*** Block opens ***

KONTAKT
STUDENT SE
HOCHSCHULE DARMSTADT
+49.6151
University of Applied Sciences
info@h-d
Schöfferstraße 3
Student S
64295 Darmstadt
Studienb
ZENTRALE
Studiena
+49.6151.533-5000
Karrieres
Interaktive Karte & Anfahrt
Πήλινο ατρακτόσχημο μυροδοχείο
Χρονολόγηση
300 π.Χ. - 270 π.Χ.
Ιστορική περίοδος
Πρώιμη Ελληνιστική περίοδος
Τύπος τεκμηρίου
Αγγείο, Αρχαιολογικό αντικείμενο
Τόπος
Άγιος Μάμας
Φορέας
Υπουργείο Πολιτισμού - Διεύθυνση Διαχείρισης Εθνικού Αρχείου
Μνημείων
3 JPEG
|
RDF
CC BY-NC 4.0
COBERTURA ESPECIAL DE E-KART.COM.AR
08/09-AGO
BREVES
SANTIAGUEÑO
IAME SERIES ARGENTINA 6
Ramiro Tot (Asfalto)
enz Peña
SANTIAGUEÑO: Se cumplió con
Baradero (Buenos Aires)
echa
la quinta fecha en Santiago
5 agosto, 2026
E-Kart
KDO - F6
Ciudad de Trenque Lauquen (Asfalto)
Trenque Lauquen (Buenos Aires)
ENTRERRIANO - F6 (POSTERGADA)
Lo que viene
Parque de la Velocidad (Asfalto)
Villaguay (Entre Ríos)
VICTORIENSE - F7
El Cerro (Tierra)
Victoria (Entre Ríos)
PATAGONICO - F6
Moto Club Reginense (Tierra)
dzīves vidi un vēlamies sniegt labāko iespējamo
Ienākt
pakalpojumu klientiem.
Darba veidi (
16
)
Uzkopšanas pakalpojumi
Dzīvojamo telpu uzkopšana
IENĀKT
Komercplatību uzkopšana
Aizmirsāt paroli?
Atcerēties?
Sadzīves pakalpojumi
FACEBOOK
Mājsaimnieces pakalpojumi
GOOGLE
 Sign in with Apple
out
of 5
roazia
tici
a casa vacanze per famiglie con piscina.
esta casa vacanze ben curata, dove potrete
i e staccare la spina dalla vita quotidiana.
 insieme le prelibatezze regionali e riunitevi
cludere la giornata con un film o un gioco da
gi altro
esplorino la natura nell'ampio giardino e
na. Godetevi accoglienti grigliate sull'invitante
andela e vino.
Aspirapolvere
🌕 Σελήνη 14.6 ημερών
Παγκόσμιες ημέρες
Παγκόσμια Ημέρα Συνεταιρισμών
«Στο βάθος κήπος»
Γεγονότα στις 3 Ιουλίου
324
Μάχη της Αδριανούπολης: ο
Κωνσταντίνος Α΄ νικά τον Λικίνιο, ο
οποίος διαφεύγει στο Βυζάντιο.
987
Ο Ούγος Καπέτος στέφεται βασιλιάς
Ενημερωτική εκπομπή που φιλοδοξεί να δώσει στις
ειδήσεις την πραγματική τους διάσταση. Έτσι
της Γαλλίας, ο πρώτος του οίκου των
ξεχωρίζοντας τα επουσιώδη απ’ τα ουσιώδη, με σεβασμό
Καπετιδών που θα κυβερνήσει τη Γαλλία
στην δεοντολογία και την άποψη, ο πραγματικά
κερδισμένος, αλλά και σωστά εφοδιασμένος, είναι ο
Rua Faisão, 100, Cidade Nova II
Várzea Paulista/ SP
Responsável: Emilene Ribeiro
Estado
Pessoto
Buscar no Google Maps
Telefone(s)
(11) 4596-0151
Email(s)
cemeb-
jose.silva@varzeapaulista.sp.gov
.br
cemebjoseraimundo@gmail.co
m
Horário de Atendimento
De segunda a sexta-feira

*** Block closes ***

• Aim of the task: Each line between the start of the listing above and the line containing "Trenque Lauquen (Buenos Aires)", with both ends counted, is to be set down unchanged.

• Exercise response:
KONTAKT
STUDENT SE
HOCHSCHULE DARMSTADT
+49.6151
University of Applied Sciences
info@h-d
Schöfferstraße 3
Student S
64295 Darmstadt
Studienb
ZENTRALE
Studiena
+49.6151.533-5000
Karrieres
Interaktive Karte & Anfahrt
Πήλινο ατρακτόσχημο μυροδοχείο
Χρονολόγηση
300 π.Χ. - 270 π.Χ.
Ιστορική περίοδος
Πρώιμη Ελληνιστική περίοδος
Τύπος τεκμηρίου
Αγγείο, Αρχαιολογικό αντικείμενο
Τόπος
Άγιος Μάμας
Φορέας
Υπουργείο Πολιτισμού - Διεύθυνση Διαχείρισης Εθνικού Αρχείου
Μνημείων
3 JPEG
|
RDF
CC BY-NC 4.0
COBERTURA ESPECIAL DE E-KART.COM.AR
08/09-AGO
BREVES
SANTIAGUEÑO
IAME SERIES ARGENTINA 6
Ramiro Tot (Asfalto)
enz Peña
SANTIAGUEÑO: Se cumplió con
Baradero (Buenos Aires)
echa
la quinta fecha en Santiago
5 agosto, 2026
E-Kart
KDO - F6
Ciudad de Trenque Lauquen (Asfalto)
Trenque Lauquen (Buenos Aires)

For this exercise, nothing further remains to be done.